三島由紀夫の先入観をぶっ壊してくれるはず。
読んだことない人や「仮面の告白」読んで無理だった人、ぜひ読んでみてください。きっと面白いから。
三島由紀夫なのに読みやすい
話が謎めいていて、ちょっと怖い?どういうこと?ってなるのは星新一みたい。時々三島っぽい語りが入るものの、難しさはなく、ストーリーもよく動いてテンポが良い。
三島由紀夫なのにハードボイルドエンタメ
主人公が謎に超モテモテなところは村上春樹ぽさもある。とにかくモテるのに、スンっとしてる感じも近い。
タイトル通り、命への執着を失って「命を売り」始める主人公に次々起こるハードボイルドな事件。淡々とした主人公が徐々に変わっていく描写が秀逸。
三島由紀夫なのに短い
260ページ程度と三島作品の中ではかなり短い。
他の三島の作品は、内省的な語りや社会への批判などが何ページにも渡って続くこともざらにあり、その息継ぎなしの語りを読むのに結構覚悟が必要だ。

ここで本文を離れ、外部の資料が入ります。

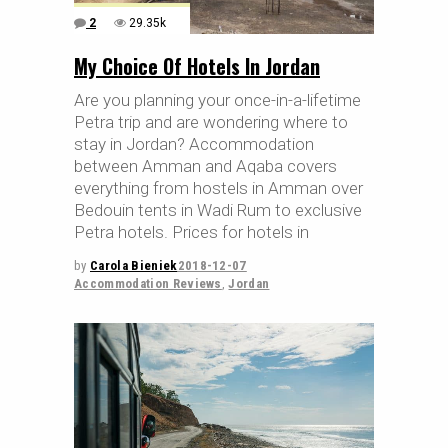
2
29.35k
My Choice Of Hotels In Jordan
Are you planning your once-in-a-lifetime
Petra trip and are wondering where to
stay in Jordan? Accommodation
between Amman and Aqaba covers
everything from hostels in Amman over
Bedouin tents in Wadi Rum to exclusive
Petra hotels. Prices for hotels in
by
Carola Bieniek
2018-12-07
Accommodation Reviews
,
Jordan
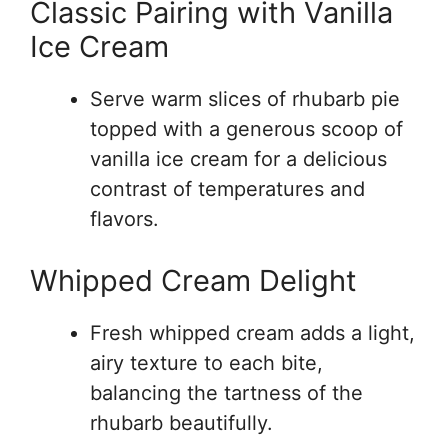
Classic Pairing with Vanilla
Ice Cream
Serve warm slices of rhubarb pie
topped with a generous scoop of
vanilla ice cream for a delicious
contrast of temperatures and
flavors.
Whipped Cream Delight
Fresh whipped cream adds a light,
airy texture to each bite,
balancing the tartness of the
rhubarb beautifully.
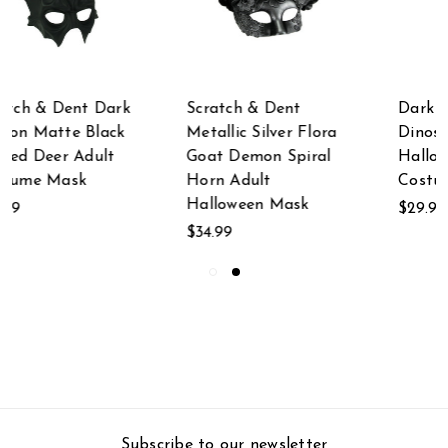
Scratch & Dent
Dark White Horned
Metallic Silver Flora
Dinosaur Adult
Goat Demon Spiral
Halloween Mask
Horn Adult
Costume Accessory
Halloween Mask
$29.99
$34.99
Subscribe to our newsletter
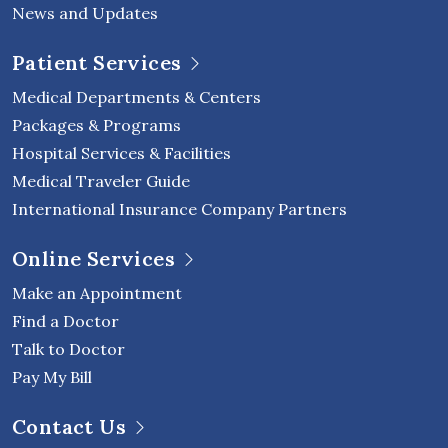
News and Updates
Patient Services
Medical Departments & Centers
Packages & Programs
Hospital Services & Facilities
Medical Traveler Guide
International Insurance Company Partners
Online Services
Make an Appointment
Find a Doctor
Talk to Doctor
Pay My Bill
Contact Us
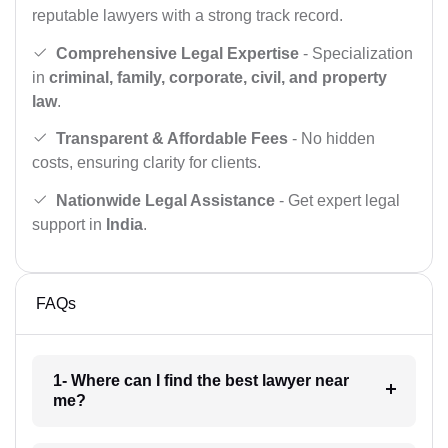
reputable lawyers with a strong track record.
Comprehensive Legal Expertise
- Specialization
in
criminal, family, corporate, civil, and property
law
.
Transparent & Affordable Fees
- No hidden
costs, ensuring clarity for clients.
Nationwide Legal Assistance
- Get expert legal
support in
India
.
FAQs
1- Where can I find the best lawyer near
me?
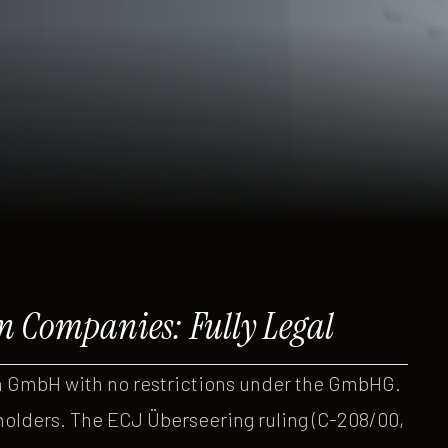
n Companies: Fully Legal
 GmbH with no restrictions under the GmbHG.
holders. The ECJ Überseering ruling (C-208/00,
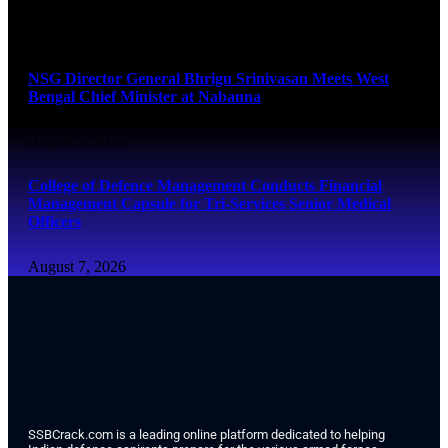
August 7, 2026
NSG Director General Bhrigu Srinivasan Meets West
Bengal Chief Minister at Nabanna
August 7, 2026
College of Defence Management Conducts Financial
Management Capsule for Tri-Services Senior Medical
Officers
August 7, 2026
SSBCrack.com is a leading online platform dedicated to helping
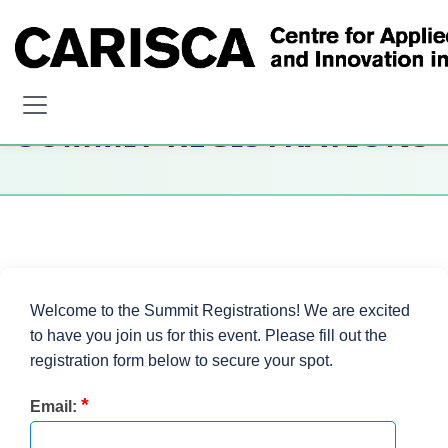
SUMMIT REGISTRATIONS
Welcome to the Summit Registrations! We are excited
to have you join us for this event. Please fill out the
registration form below to secure your spot.
*
Email:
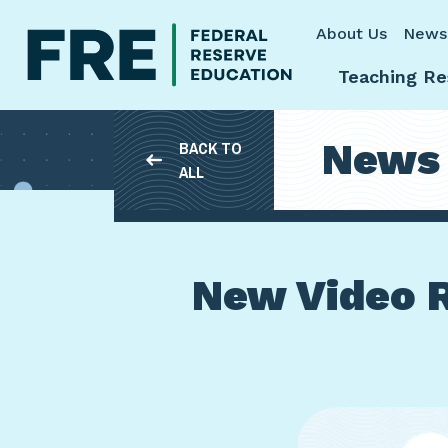
Skip to main content
About Us
News
Teaching Re
News
BACK TO
ALL
New Video R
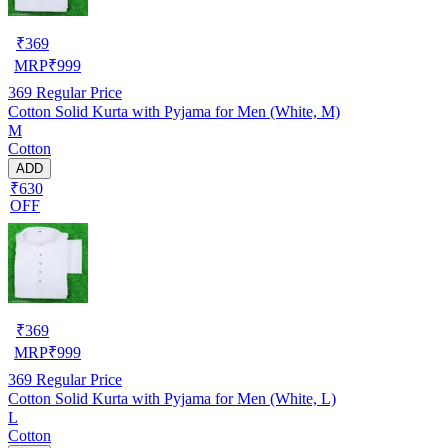
₹
369
MRP
₹
999
369
Regular Price
Cotton Solid Kurta with Pyjama for Men (White, M)
M
Cotton
ADD
₹630
OFF
₹
369
MRP
₹
999
369
Regular Price
Cotton Solid Kurta with Pyjama for Men (White, L)
L
Cotton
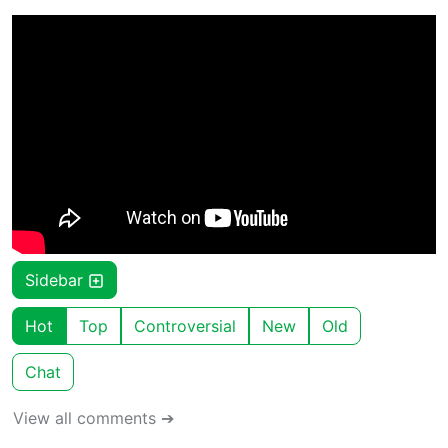
Sidebar
Hot
Top
Controversial
New
Old
Chat
View all comments ➔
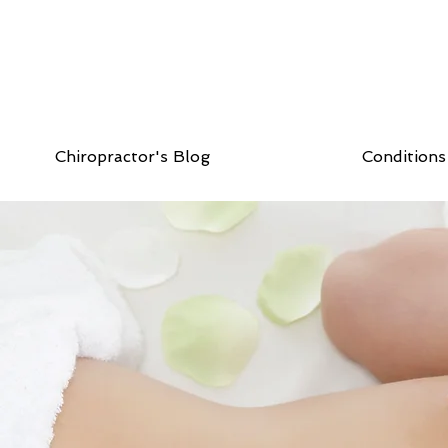
Chiropractor's Blog
Conditions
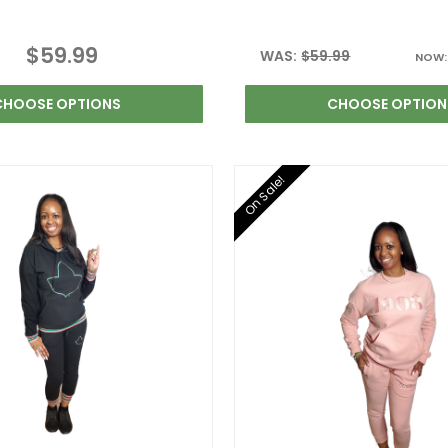
$59.99
WAS:
$59.99
NOW
CHOOSE OPTIONS
CHOOSE OPTION
On Sale!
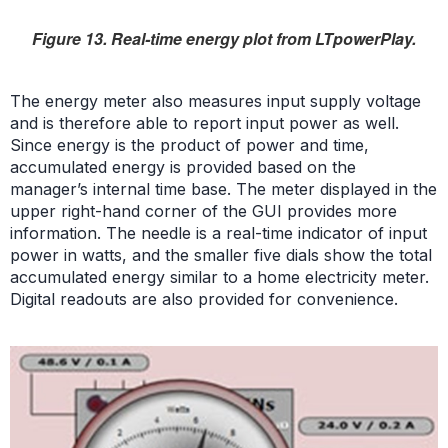
Figure 13. Real-time energy plot from LTpowerPlay.
The energy meter also measures input supply voltage
and is therefore able to report input power as well.
Since energy is the product of power and time,
accumulated energy is provided based on the
manager’s internal time base. The meter displayed in the
upper right-hand corner of the GUI provides more
information. The needle is a real-time indicator of input
power in watts, and the smaller five dials show the total
accumulated energy similar to a home electricity meter.
Digital readouts are also provided for convenience.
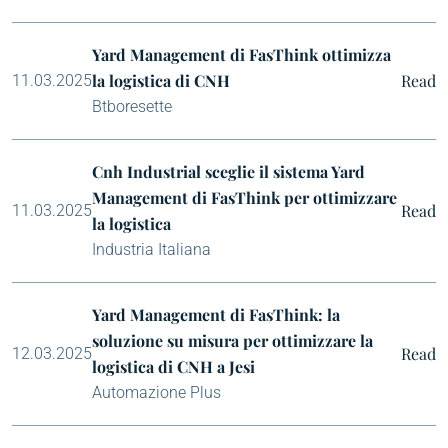
Yard Management di FasThink ottimizza
la logistica di CNH
Read
11.03.2025
Btboresette
Cnh Industrial sceglie il sistema Yard
Management di FasThink per ottimizzare
Read
11.03.2025
la logistica
Industria Italiana
Yard Management di FasThink: la
soluzione su misura per ottimizzare la
Read
12.03.2025
logistica di CNH a Jesi
Automazione Plus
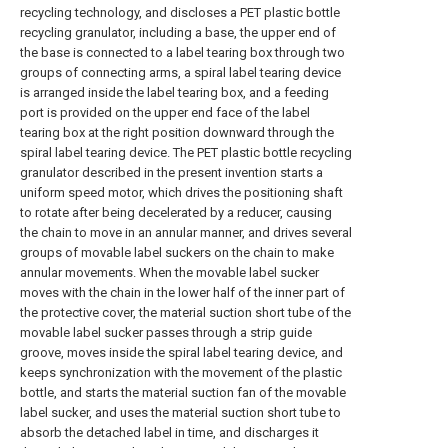
recycling technology, and discloses a PET plastic bottle
recycling granulator, including a base, the upper end of
the base is connected to a label tearing box through two
groups of connecting arms, a spiral label tearing device
is arranged inside the label tearing box, and a feeding
port is provided on the upper end face of the label
tearing box at the right position downward through the
spiral label tearing device. The PET plastic bottle recycling
granulator described in the present invention starts a
uniform speed motor, which drives the positioning shaft
to rotate after being decelerated by a reducer, causing
the chain to move in an annular manner, and drives several
groups of movable label suckers on the chain to make
annular movements. When the movable label sucker
moves with the chain in the lower half of the inner part of
the protective cover, the material suction short tube of the
movable label sucker passes through a strip guide
groove, moves inside the spiral label tearing device, and
keeps synchronization with the movement of the plastic
bottle, and starts the material suction fan of the movable
label sucker, and uses the material suction short tube to
absorb the detached label in time, and discharges it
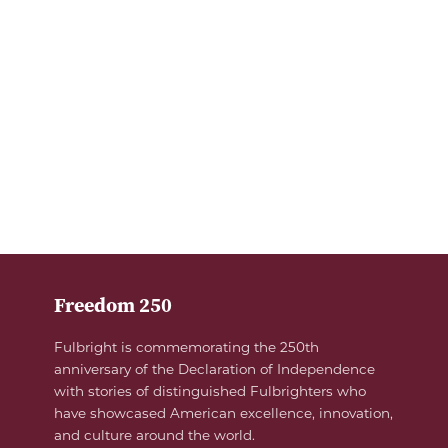
Freedom 250
Fulbright is commemorating the 250th
anniversary of the Declaration of Independence
with stories of distinguished Fulbrighters who
have showcased American excellence, innovation,
and culture around the world.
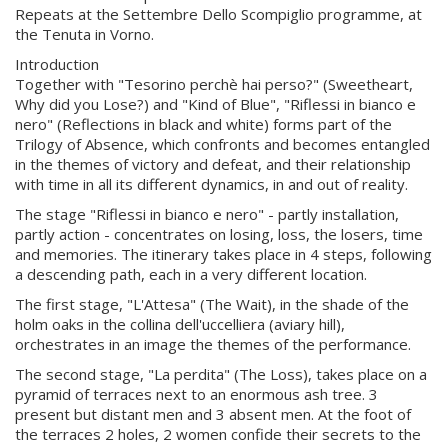
Repeats at the Settembre Dello Scompiglio programme, at
the Tenuta in Vorno.
Introduction
Together with "Tesorino perchè hai perso?" (Sweetheart,
Why did you Lose?) and "Kind of Blue", "Riflessi in bianco e
nero" (Reflections in black and white) forms part of the
Trilogy of Absence, which confronts and becomes entangled
in the themes of victory and defeat, and their relationship
with time in all its different dynamics, in and out of reality.
The stage "Riflessi in bianco e nero" - partly installation,
partly action - concentrates on losing, loss, the losers, time
and memories. The itinerary takes place in 4 steps, following
a descending path, each in a very different location.
The first stage, "L'Attesa" (The Wait), in the shade of the
holm oaks in the collina dell'uccelliera (aviary hill),
orchestrates in an image the themes of the performance.
The second stage, "La perdita" (The Loss), takes place on a
pyramid of terraces next to an enormous ash tree. 3
present but distant men and 3 absent men. At the foot of
the terraces 2 holes, 2 women confide their secrets to the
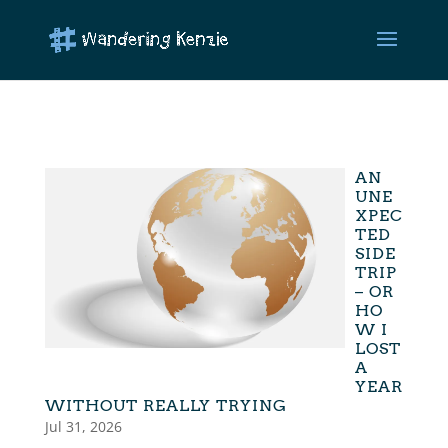
AN
UNE
XPEC
TED
SIDE
TRIP
– OR
HO
W I
LOST
A
YEAR
WITHOUT REALLY TRYING
Jul 31, 2026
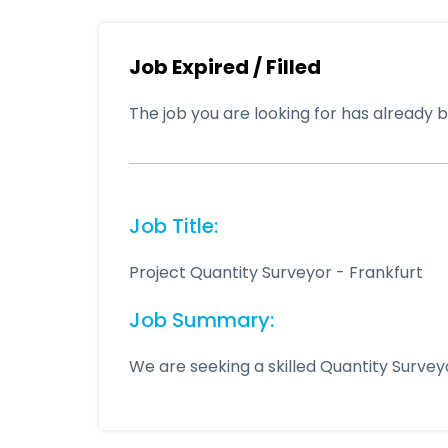
Job Expired / Filled
The job you are looking for has already be
Job Title:
Project Quantity Surveyor - Frankfurt
Job Summary:
We are seeking a skilled Quantity Surve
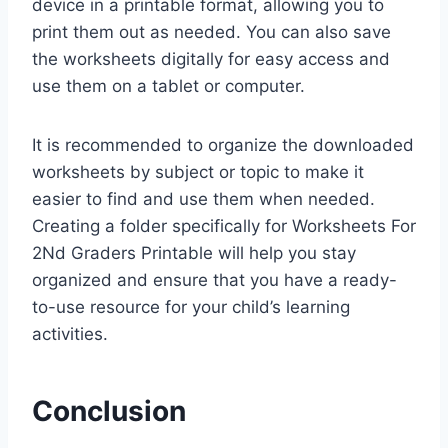
device in a printable format, allowing you to
print them out as needed. You can also save
the worksheets digitally for easy access and
use them on a tablet or computer.
It is recommended to organize the downloaded
worksheets by subject or topic to make it
easier to find and use them when needed.
Creating a folder specifically for Worksheets For
2Nd Graders Printable will help you stay
organized and ensure that you have a ready-
to-use resource for your child’s learning
activities.
Conclusion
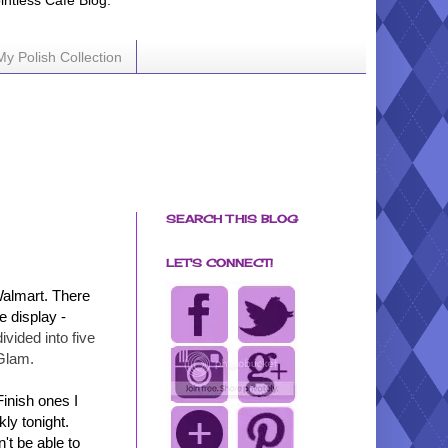
ointless Cafe Blog.
My Polish Collection
SEARCH THIS BLOG
LET'S CONNECT!
Walmart. There
e display -
divided into five
Glam.
Finish ones I
ly tonight.
't be able to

しかし、この作品は気軽に読める。数時間の空きがあれば読める。
展開の面白さと、文章の素晴らしさをただ受け入れるだけでいい。
なんてお得な作品だろう。
*
一番好きな作家はと聞かれたら、とりあえず「三島由紀夫」と答えている。
8割くらいは「そう答えるとカッコいいから」という理由だが。
高校時代の国語教師が、三島由紀夫オタクで、授業に「美神」という短編を持ち込んだのが出会いだった。
短い話に散りばめられた技巧、直接的でないのにひたひたと伝わる情景描写、句読点や改行まで配慮された、音読したくなるような文章の巧みさをひたすら国語教師は語り、当時の私は聴いてるだけで変な汗が出てきた。
すげぇ。
私がこれまで読んできた本とは全く違った。美しいものを「美しい」なんて決して書かないのに、文章からは確かにその質感や佇まいまで伝わってきた。
やーかっこよ。
この文章のかっこよさが、三島由紀夫の魅力なのに、「仮面の告白」や「金閣寺」のように暗いイメージがつよくて、若い人に読まれていないのが残念でならない。
「命売ります」三島入門として是非読んで欲しい。かっこいいから。